Emily Lakdawalla • Mar 12, 2013
Checking in on Jupiter
When I'm looking for current pictures of Jupiter, there are three names that come to mind: Damian Peach, Anthony Wesley, and Christopher Go. These three amateurs specialize in photographing the planets. Together with lots of other amateurs they are building an invaluable record of Jupiter's changing face. The telescopes and equipment that they use for planet imaging are obviously of high quality but they are not outlandishly large -- Peach, Wesley, and Go are all using 14-inch (35-cm) telescopes (give or take a few cm) for their imaging. Their hobbies cost them roughly the same amount of money that other people might spend on a motorcycle or speedboat. Yet they are exploring the planets, and providing ongoing, night-after-night coverage that no professional can match. Here's what Jupiter looked like, a couple of months ago, near its opposition:
I spent a pleasurable day yesterday trawling Damian Peach's Jupiter photo archives. Here's a look at Jupiter from each of its last four oppositions. I picked two photos from each of the 2009, 2010, 2011, and 2012 oppositions, showing approximately opposite faces of Jupiter. Astonishingly, many of these photos were taken from his home in Selsey, West Sussex, in the United Kingdom, a country not known for having regularly cloudless skies (though Peach says that this town, which is on a promontory on the southern coast of England, enjoys clearer skies than typical UK locations). Peach also regularly visits an observing site in Barbados, which must be nice!

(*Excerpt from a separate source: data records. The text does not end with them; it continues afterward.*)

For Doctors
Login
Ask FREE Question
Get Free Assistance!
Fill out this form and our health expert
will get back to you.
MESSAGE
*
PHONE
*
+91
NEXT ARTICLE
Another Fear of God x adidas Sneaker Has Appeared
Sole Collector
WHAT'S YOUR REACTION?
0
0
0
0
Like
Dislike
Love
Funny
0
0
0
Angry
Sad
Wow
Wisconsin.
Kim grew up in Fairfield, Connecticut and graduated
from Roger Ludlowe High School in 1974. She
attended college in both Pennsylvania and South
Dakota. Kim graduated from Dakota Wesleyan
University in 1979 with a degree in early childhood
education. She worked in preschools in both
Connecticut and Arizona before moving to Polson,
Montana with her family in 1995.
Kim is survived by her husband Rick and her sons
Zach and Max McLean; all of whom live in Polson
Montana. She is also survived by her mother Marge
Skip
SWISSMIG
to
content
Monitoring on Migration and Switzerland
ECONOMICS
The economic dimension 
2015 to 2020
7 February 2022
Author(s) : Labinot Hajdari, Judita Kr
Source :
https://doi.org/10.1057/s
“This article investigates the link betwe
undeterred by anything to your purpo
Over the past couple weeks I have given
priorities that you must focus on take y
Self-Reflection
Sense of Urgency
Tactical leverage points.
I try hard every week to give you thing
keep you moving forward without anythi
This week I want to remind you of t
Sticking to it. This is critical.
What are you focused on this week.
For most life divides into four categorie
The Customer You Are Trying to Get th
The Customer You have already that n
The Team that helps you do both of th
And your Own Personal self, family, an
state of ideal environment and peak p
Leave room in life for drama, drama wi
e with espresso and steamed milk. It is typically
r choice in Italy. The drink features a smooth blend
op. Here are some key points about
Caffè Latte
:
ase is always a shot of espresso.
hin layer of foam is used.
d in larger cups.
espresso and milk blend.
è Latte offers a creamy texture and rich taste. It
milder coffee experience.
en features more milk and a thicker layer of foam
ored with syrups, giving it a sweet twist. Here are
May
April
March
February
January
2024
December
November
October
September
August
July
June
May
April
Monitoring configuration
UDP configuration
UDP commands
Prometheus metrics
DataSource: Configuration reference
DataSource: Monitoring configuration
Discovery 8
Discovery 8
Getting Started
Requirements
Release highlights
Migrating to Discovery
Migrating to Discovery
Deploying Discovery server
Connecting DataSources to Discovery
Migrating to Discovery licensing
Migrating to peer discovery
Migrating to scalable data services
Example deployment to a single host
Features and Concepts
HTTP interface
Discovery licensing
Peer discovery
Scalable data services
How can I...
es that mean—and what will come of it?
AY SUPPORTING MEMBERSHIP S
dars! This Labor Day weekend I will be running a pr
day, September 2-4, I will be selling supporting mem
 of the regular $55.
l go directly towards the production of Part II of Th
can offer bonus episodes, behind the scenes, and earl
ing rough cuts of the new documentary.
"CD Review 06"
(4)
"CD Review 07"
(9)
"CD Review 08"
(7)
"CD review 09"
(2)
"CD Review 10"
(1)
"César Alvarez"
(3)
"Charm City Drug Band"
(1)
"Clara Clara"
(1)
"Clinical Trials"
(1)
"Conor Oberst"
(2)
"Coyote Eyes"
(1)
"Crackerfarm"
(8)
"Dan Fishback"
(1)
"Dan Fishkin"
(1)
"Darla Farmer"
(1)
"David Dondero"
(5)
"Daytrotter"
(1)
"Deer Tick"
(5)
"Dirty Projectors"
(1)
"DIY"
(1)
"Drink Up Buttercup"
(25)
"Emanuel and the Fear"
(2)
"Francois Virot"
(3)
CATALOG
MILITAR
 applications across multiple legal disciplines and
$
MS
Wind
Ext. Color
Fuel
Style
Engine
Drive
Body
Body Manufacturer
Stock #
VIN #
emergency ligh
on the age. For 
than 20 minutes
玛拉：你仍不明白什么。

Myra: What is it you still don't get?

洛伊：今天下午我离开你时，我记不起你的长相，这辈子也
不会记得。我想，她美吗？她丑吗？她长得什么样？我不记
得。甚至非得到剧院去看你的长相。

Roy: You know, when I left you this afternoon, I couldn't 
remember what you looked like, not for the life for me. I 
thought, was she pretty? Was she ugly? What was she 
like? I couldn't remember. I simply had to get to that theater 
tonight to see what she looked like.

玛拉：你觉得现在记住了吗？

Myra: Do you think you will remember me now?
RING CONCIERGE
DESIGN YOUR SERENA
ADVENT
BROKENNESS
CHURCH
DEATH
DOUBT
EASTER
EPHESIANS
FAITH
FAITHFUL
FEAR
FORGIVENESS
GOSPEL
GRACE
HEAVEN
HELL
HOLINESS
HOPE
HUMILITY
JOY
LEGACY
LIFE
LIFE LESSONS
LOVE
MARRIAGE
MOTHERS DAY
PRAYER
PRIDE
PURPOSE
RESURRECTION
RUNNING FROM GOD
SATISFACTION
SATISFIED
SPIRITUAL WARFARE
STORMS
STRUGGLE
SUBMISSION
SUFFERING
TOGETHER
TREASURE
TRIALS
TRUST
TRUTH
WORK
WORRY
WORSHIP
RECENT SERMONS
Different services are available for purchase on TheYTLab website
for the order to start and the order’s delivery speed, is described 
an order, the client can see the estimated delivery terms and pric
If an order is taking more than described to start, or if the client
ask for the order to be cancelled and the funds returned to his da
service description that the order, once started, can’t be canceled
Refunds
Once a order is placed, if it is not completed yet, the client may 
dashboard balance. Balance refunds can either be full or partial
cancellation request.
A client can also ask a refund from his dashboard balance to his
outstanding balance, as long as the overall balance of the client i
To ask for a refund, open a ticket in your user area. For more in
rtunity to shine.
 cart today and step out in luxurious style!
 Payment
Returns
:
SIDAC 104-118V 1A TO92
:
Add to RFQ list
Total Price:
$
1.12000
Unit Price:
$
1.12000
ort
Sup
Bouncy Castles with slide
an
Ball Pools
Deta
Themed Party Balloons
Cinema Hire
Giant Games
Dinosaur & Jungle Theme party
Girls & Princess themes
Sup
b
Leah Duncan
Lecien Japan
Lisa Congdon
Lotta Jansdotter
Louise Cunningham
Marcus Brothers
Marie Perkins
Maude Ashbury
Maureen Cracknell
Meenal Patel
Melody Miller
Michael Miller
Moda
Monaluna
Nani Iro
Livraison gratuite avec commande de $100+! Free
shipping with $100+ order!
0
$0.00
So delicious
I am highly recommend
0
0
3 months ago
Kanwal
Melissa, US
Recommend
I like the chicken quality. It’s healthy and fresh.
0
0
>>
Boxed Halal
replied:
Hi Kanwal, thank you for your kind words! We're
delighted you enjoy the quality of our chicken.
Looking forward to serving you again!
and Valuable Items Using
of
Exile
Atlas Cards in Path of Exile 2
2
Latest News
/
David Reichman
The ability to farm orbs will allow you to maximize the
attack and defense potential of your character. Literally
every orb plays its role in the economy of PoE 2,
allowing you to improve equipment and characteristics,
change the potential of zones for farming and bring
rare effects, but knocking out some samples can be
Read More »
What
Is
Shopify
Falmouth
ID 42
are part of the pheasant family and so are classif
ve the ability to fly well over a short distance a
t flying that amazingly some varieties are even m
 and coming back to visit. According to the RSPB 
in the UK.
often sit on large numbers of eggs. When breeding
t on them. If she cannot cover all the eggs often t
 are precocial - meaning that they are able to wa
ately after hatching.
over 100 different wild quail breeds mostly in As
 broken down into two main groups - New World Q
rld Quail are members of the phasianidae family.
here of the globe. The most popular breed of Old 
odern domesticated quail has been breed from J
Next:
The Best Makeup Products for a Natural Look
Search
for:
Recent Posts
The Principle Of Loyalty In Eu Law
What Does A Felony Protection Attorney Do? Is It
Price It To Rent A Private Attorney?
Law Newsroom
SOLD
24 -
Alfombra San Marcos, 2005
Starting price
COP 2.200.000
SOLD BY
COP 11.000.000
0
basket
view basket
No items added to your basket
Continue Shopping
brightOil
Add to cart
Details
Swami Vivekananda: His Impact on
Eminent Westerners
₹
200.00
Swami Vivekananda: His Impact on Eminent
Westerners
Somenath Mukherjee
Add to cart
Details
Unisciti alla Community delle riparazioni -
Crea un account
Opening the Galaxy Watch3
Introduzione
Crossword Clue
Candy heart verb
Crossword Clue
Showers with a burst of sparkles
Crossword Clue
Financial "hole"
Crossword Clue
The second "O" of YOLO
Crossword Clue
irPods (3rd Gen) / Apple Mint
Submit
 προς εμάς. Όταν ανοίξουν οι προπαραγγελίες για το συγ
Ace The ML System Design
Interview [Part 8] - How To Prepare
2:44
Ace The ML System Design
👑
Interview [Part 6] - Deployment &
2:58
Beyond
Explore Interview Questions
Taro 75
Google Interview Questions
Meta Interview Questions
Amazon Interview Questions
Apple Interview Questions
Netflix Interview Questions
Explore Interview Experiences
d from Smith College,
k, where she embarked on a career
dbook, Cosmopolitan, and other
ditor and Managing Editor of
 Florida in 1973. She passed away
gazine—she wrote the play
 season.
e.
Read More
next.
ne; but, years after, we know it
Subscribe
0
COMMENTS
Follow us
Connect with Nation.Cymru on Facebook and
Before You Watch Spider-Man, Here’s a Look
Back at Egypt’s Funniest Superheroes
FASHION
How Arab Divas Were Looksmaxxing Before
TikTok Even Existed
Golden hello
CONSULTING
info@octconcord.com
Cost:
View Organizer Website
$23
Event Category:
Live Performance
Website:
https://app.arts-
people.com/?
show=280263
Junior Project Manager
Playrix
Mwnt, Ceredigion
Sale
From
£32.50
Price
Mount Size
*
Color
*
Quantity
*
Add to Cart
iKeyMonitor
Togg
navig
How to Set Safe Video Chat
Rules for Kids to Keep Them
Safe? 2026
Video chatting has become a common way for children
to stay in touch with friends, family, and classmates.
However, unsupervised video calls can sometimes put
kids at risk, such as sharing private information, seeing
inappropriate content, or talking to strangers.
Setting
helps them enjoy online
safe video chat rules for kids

The changes from year to year are just fascinating. I've written before about the disappearance and reappearance of Jupiter's South Equatorial Belt, which is probably the most obvious of the time-varying features visible here. But there is so much more to see. Look at the region to the left of the Great Red Spot. Is it turbulent like when Cassini passed by, or smooth like when New Horizons passed by? Look at the color and banding within the Red Spot. Look, too, at the color of the Little Red Spot (also known as Oval BA). In 2009 and 2012 you can see that there's actually another Red Spot in Jupiter's northern hemisphere, a bit smaller than Oval BA. Check a red belt in any location in one year and see how different it appears in other years. The variety in the appearance of the northern hemisphere from year to year is fascinating.
For a bit more historical perspective, compare the views above to these six global views from the Pioneers, Voyagers, Cassini, and New Horizons:
I am glad there are amateur astronomers keeping an eye on Jupiter!